How to make big data more useful, reliable – and fast
- By Rutrell Yasin
- Nov 05, 2012
Government IT managers are looking for tools that make it easier to identify meaningful patterns and statistical trends in far-flung data sets. At the same time, these tools must work well with other technologies in order to help analysts make decisions in real-time.
Splunk, a firm that offers tools for collecting and analyzing machine data generated by back-end IT systems, is looking to address these concerns by bringing real-time operational intelligence to big data storage and batch processing.

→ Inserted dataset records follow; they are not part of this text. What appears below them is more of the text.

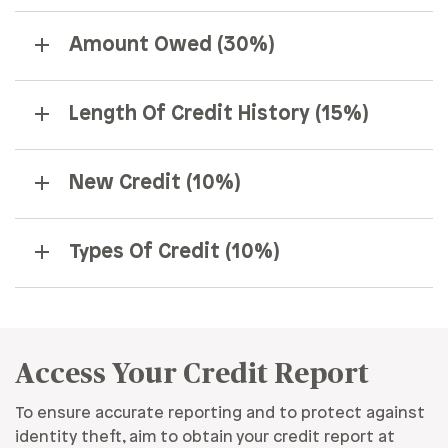
Amount Owed (30%)
Length Of Credit History (15%)
New Credit (10%)
Types Of Credit (10%)
Access Your Credit Report
To ensure accurate reporting and to protect against
identity theft, aim to obtain your credit report at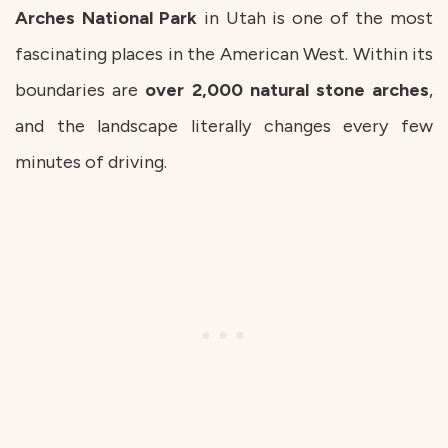
Arches National Park
in Utah is one of the most
fascinating places in the American West. Within its
boundaries are
over
2,000
natural
stone
arches
,
and the landscape literally changes every few
minutes of driving.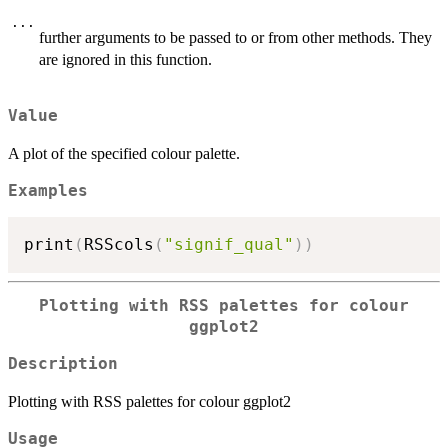
...
further arguments to be passed to or from other methods. They
are ignored in this function.
Value
A plot of the specified colour palette.
Examples
print
(
RSScols
(
"signif_qual"
)
)
Plotting with RSS palettes for colour
ggplot2
Description
Plotting with RSS palettes for colour ggplot2
Usage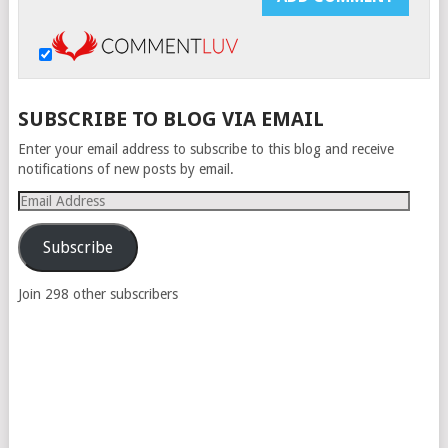
SUBSCRIBE TO BLOG VIA EMAIL
Enter your email address to subscribe to this blog and receive
notifications of new posts by email.
Email
Address
Subscribe
Join 298 other subscribers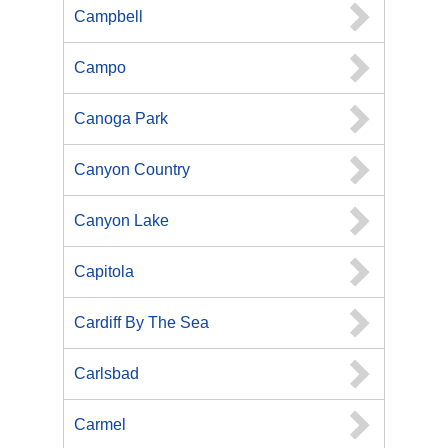
Campbell
Campo
Canoga Park
Canyon Country
Canyon Lake
Capitola
Cardiff By The Sea
Carlsbad
Carmel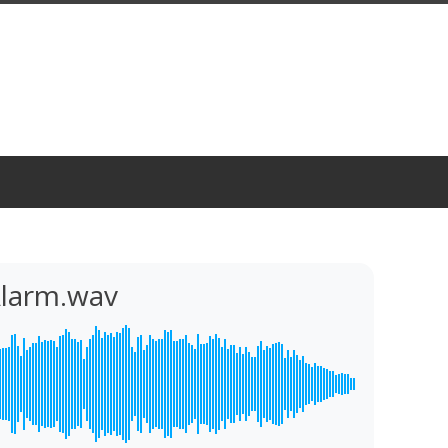
Alarm.wav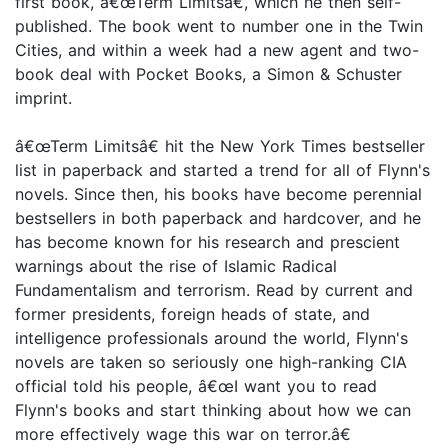
first book, â€œTerm Limitsâ€, which he then self-
published. The book went to number one in the Twin
Cities, and within a week had a new agent and two-
book deal with Pocket Books, a Simon & Schuster
imprint.
â€œTerm Limitsâ€ hit the New York Times bestseller
list in paperback and started a trend for all of Flynn's
novels. Since then, his books have become perennial
bestsellers in both paperback and hardcover, and he
has become known for his research and prescient
warnings about the rise of Islamic Radical
Fundamentalism and terrorism. Read by current and
former presidents, foreign heads of state, and
intelligence professionals around the world, Flynn's
novels are taken so seriously one high-ranking CIA
official told his people, â€œI want you to read
Flynn's books and start thinking about how we can
more effectively wage this war on terror.â€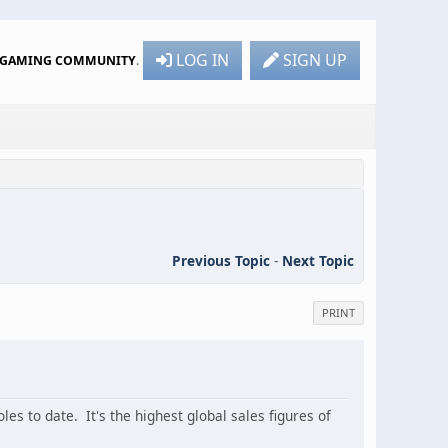
LOG IN
SIGN UP
R GAMING COMMUNITY
.
Previous Topic
-
Next Topic
PRINT
es to date. It's the highest global sales figures of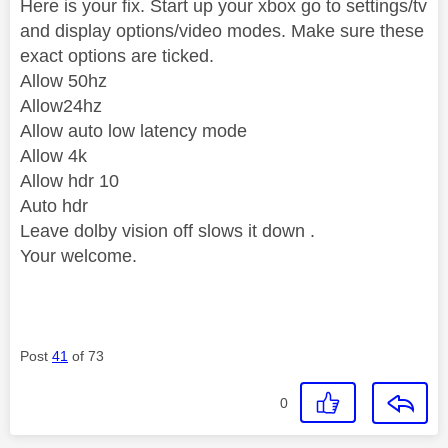
Here is your fix. Start up your xbox go to settings/tv
and display options/video modes. Make sure these
exact options are ticked.
Allow 50hz
Allow24hz
Allow auto low latency mode
Allow 4k
Allow hdr 10
Auto hdr
Leave dolby vision off slows it down .
Your welcome.
Post
41
of 73
0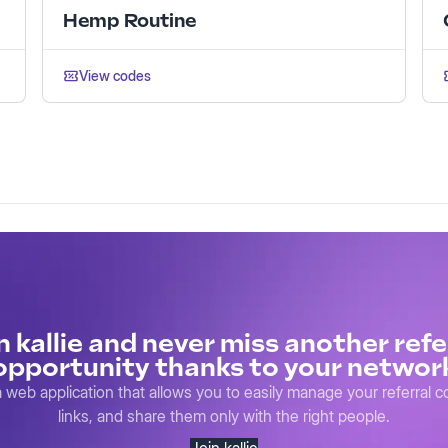
Hemp Routine
View codes
n kallie and never miss another refe
opportunity thanks to your networ
s a web application that allows you to easily manage your referral 
links, and share them only with the right people.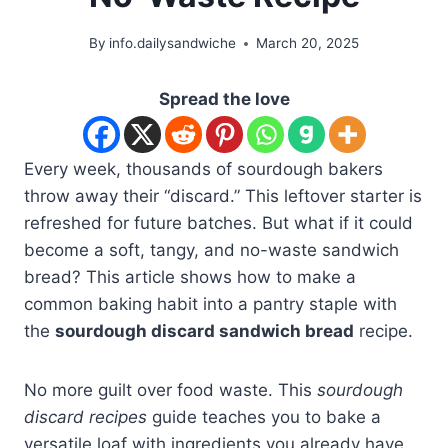
By
info.dailysandwiche
March 20, 2025
Spread the love
Every week, thousands of sourdough bakers
throw away their “discard.” This leftover starter is
refreshed for future batches. But what if it could
become a soft, tangy, and no-waste sandwich
bread? This article shows how to make a
common baking habit into a pantry staple with
the
sourdough discard sandwich bread
recipe.
No more guilt over food waste. This
sourdough
discard recipes
guide teaches you to bake a
versatile loaf with ingredients you already have.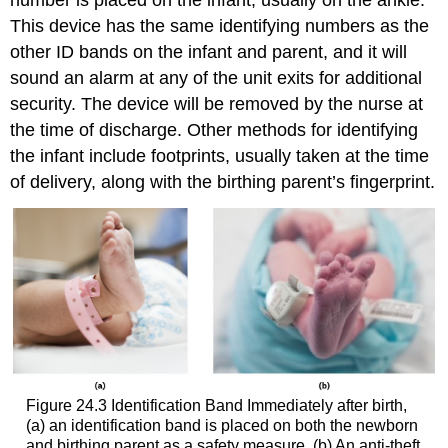
number is placed on the infant, usually on the ankle.
This device has the same identifying numbers as the
other ID bands on the infant and parent, and it will
sound an alarm at any of the unit exits for additional
security. The device will be removed by the nurse at
the time of discharge. Other methods for identifying
the infant include footprints, usually taken at the time
of delivery, along with the birthing parent’s fingerprint.
Figure 24.3
Identification Band
Immediately after birth,
(a) an identification band is placed on both the newborn
and birthing parent as a safety measure. (b) An anti-theft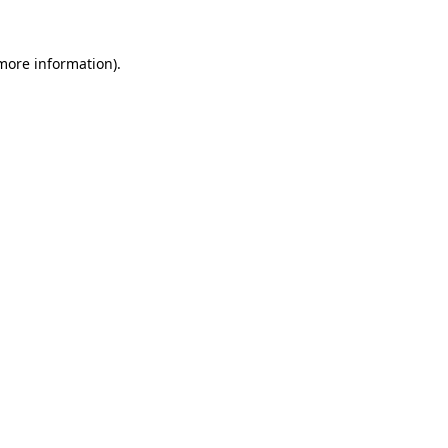
 more information).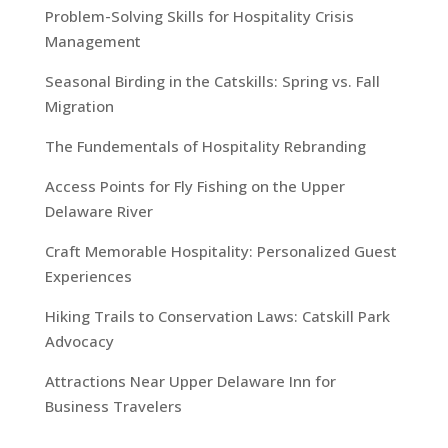
Problem-Solving Skills for Hospitality Crisis
Management
Seasonal Birding in the Catskills: Spring vs. Fall
Migration
The Fundementals of Hospitality Rebranding
Access Points for Fly Fishing on the Upper
Delaware River
Craft Memorable Hospitality: Personalized Guest
Experiences
Hiking Trails to Conservation Laws: Catskill Park
Advocacy
Attractions Near Upper Delaware Inn for
Business Travelers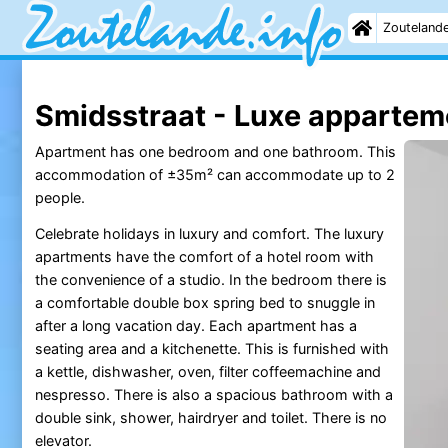
Zouteland
Smidsstraat - Luxe appartem
Apartment has one bedroom and one bathroom. This
accommodation of ±35m² can accommodate up to 2
people.
Celebrate holidays in luxury and comfort. The luxury
apartments have the comfort of a hotel room with
the convenience of a studio. In the bedroom there is
a comfortable double box spring bed to snuggle in
after a long vacation day. Each apartment has a
seating area and a kitchenette. This is furnished with
a kettle, dishwasher, oven, filter coffeemachine and
nespresso. There is also a spacious bathroom with a
double sink, shower, hairdryer and toilet. There is no
elevator.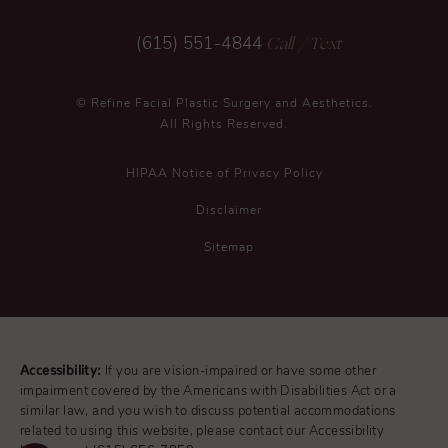
Call
/ Text
(615) 551-4844
© Refine Facial Plastic Surgery and Aesthetics.
All Rights Reserved.
HIPAA Notice of Privacy Policy
Disclaimer
Sitemap
Accessibility:
If you are vision-impaired or have some other
impairment covered by the Americans with Disabilities Act or a
similar law, and you wish to discuss potential accommodations
related to using this website, please contact our Accessibility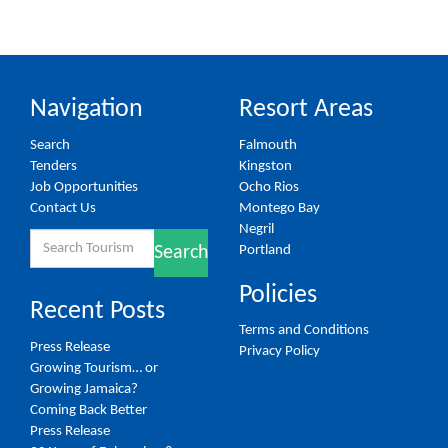
Navigation
Resort Areas
Search
Falmouth
Tenders
Kingston
Job Opportunities
Ocho Rios
Contact Us
Montego Bay
Negril
Search
Portland
Search
for:
Policies
Recent Posts
Terms and Conditions
Press Release
Privacy Policy
Growing Tourism… or
Growing Jamaica?
Coming Back Better
Press Release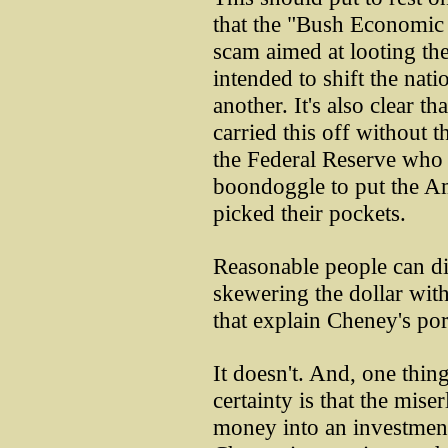
that the "Bush Economic 
scam aimed at looting the 
intended to shift the nati
another. It's also clear 
carried this off without t
the Federal Reserve who 
boondoggle to put the Am
picked their pockets.
Reasonable people can dis
skewering the dollar with
that explain Cheney's por
It doesn't. And, one thi
certainty is that the mis
money into an investment 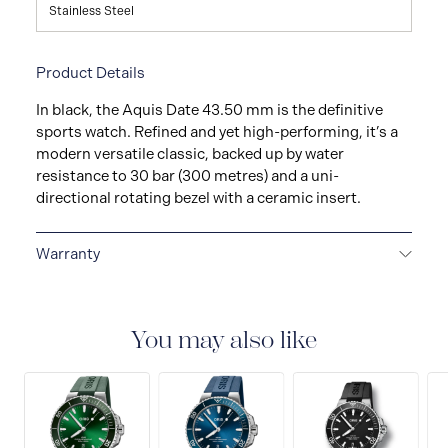
Stainless Steel
Product Details
In black, the Aquis Date 43.50 mm is the definitive
sports watch. Refined and yet high-performing, it’s a
modern versatile classic, backed up by water
resistance to 30 bar (300 metres) and a uni-
directional rotating bezel with a ceramic insert.
Warranty
5-YEAR WARRANTY
All ORIS watches are delivered
with a 5-year warranty that covers the repair of any
manufacturing defects. Please refer to the operating
You may also like
instructions for specific information about the
warranty conditions and restrictions.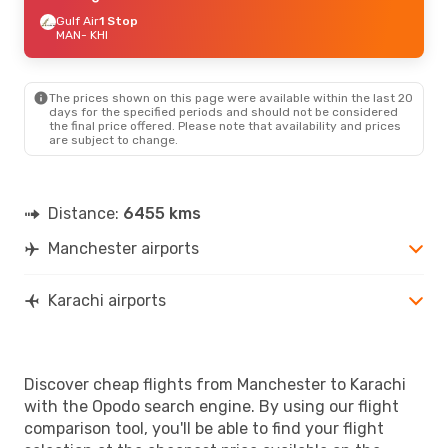
Gulf Air
1 Stop
MAN
- KHI
The prices shown on this page were available within the last 20
days for the specified periods and should not be considered
the final price offered. Please note that availability and prices
are subject to change.
Distance:
6455 kms
Manchester airports
Karachi airports
Discover cheap flights from Manchester to Karachi
with the Opodo search engine. By using our flight
comparison tool, you'll be able to find your flight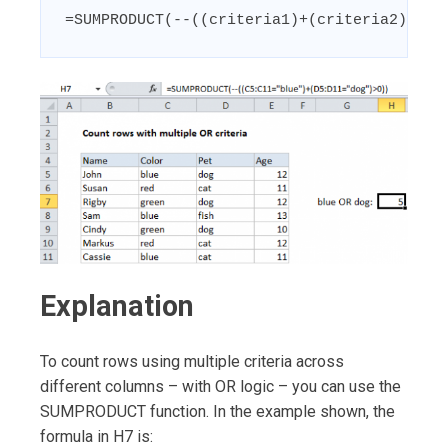
=SUMPRODUCT(--((criteria1)+(criteria2)>0))
Explanation
To count rows using multiple criteria across
different columns – with OR logic – you can use the
SUMPRODUCT function. In the example shown, the
formula in H7 is: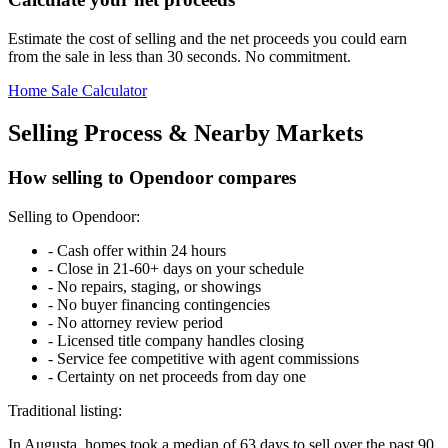
Estimate the cost of selling and the net proceeds you could earn
from the sale in less than 30 seconds. No commitment.
Home Sale Calculator
Selling Process & Nearby Markets
How selling to Opendoor compares
Selling to Opendoor:
-
Cash offer within 24 hours
-
Close in 21-60+ days on your schedule
-
No repairs, staging, or showings
-
No buyer financing contingencies
-
No attorney review period
-
Licensed title company handles closing
-
Service fee competitive with agent commissions
-
Certainty on net proceeds from day one
Traditional listing:
In Augusta, homes took a median of 63 days to sell over the past 90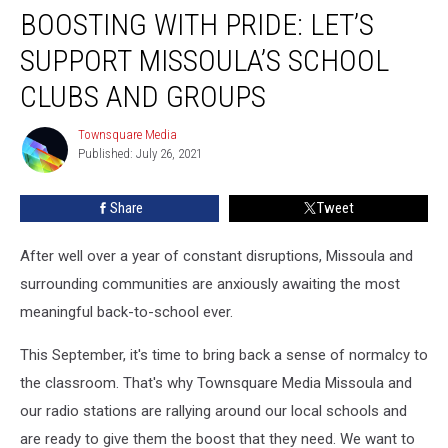
BOOSTING WITH PRIDE: LET’S
With
Pride:
SUPPORT MISSOULA’S SCHOOL
Let’s
Support
CLUBS AND GROUPS
Missoula’s
School
Townsquare Media
Townsquare
Clubs
Published: July 26, 2021
Media
and
Groups
Share
Tweet
After well over a year of constant disruptions, Missoula and
surrounding communities are anxiously awaiting the most
meaningful back-to-school ever.
This September, it's time to bring back a sense of normalcy to
the classroom. That's why Townsquare Media Missoula and
our radio stations are rallying around our local schools and
are ready to give them the boost that they need. We want to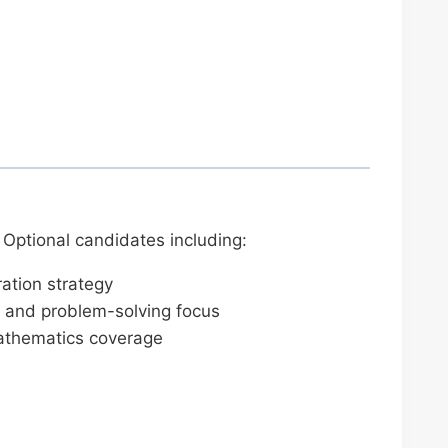
Optional candidates including:
ation strategy
 and problem-solving focus
mathematics coverage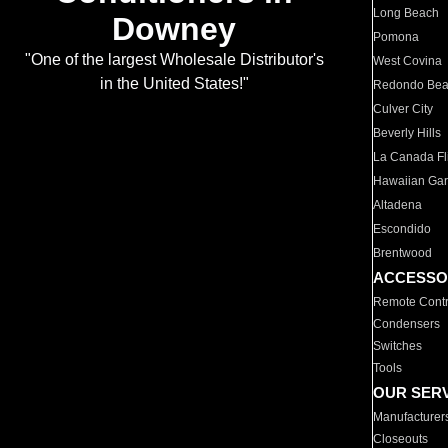
Long Beach
Downey
Pomona
"One of the largest Wholesale Distributor's
West Covina
in the United States!"
Redondo Be
Culver City
Beverly Hills
La Canada Fli
Hawaiian Ga
Altadena
Escondido
Brentwood
ACCESSO
Remote Contr
Condensers
Switches
Tools
OUR SER
Manufacturer
Closeouts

Enter Splunk Enterprise, software which collects, indexes and harnesses fast moving machine data generated by organizations’ applications, servers and devices, whether they are physical, virtual or in the cloud. Splunk also troubleshoots application problems and investigates security incidents rapidly, helping organizations avoid service degradation or outages.
Splunk’s Hadoop Connect helps integrate and move data easily between Splunk Enterprise and Hadoop, software that has become a mainstay of big data analytics. Splunk lets users send events from Splunk to Hadoop for long-term archival and data science batch analytics. Conversely, data already in Hadoop can be sent to Splunk for analysis without users having to write code.
Additionally, the company unveiled The Splunk App for HadoopOps, an application that provides real-time monitoring and analysis of the health and performance of the entire Hadoop environment all from one interface. While existing Hadoop monitoring tools focus just on the Hadoop layer, the Splunk App for HadoopOps encompasses all layers of the infrastructure, including Hadoop, the network, switch, rack, operating system and database, Splunk officials said.
So how might this work in a real world situation in a government agency?
A security administrator who needs real-time visibility across the whole enterprise and every device can use Splunk to immediately detect anomalies because the software collects data as it is being generated, according to Sanjay Mehta, Splunk’s vice president of product marketing.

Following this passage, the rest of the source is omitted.